Shortly after this physical descent, we get a chance to read a letter that is the most exciting part of the book, and then engage in an interaction that really continues to move the book in a direction towards some sort of conclusion. Things continue to happen rapidly after that, as we now have an endpoint that we’re working towards and a means with which to grasp it. And I think as the book begins to come upon an ending, I started to see things come together that started to make sense to me, an outcome that felt tangible and real… and then things got confusing again. I started to accept the outcomes of what they were saying as they were saying it and was ultimately ready to move on. And sadly, the one portion of the ending i was ready to accept ended up getting washed out anyway.

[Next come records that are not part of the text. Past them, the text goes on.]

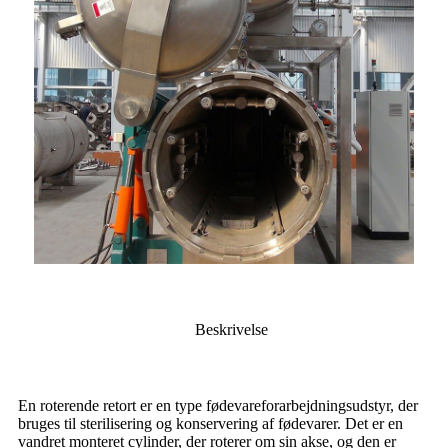
Beskrivelse
En roterende retort er en type fødevareforarbejdningsudstyr, der
bruges til sterilisering og konservering af fødevarer. Det er en
vandret monteret cylinder, der roterer om sin akse, og den er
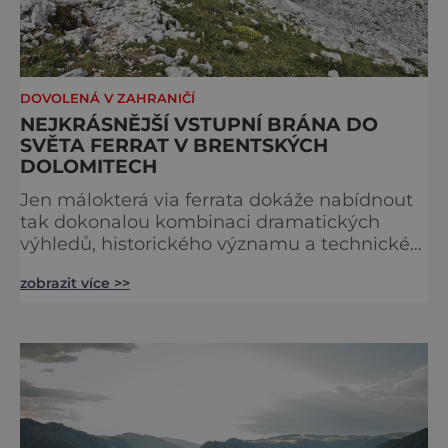
DOVOLENÁ V ZAHRANIČÍ
NEJKRÁSNĚJŠÍ VSTUPNÍ BRÁNA DO
SVĚTA FERRAT V BRENTSKÝCH
DOLOMITECH
Jen málokterá via ferrata dokáže nabídnout
tak dokonalou kombinaci dramatických
výhledů, historického významu a technické
přístupnosti jako Via Ferrata Sosat. V srdci
zobrazit více >>
Brentských Dolomit představuje vstupní
bránu do legendárního systému Via delle
Bocchette, který je mezi milovníky ferrat
považován za jednu z nejkrásnějších
vysokohorských tras na světě. Přestože
samotná ferrata nepatří mezi techn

This book was disappointing to me in so many ways, especially considering how much I was looking forward to it! I wonder if my taste is changing or if it has something to do with being “older” and the fact that edgy and sardonic characters just don’t strike me the way that they would a college sophomore. I’m stoked that Clevenger wrote this and I’m happy he continues to create new works, but sadly I would not recommend this one, even to fans of his work. Please do take the time to read his other two though!!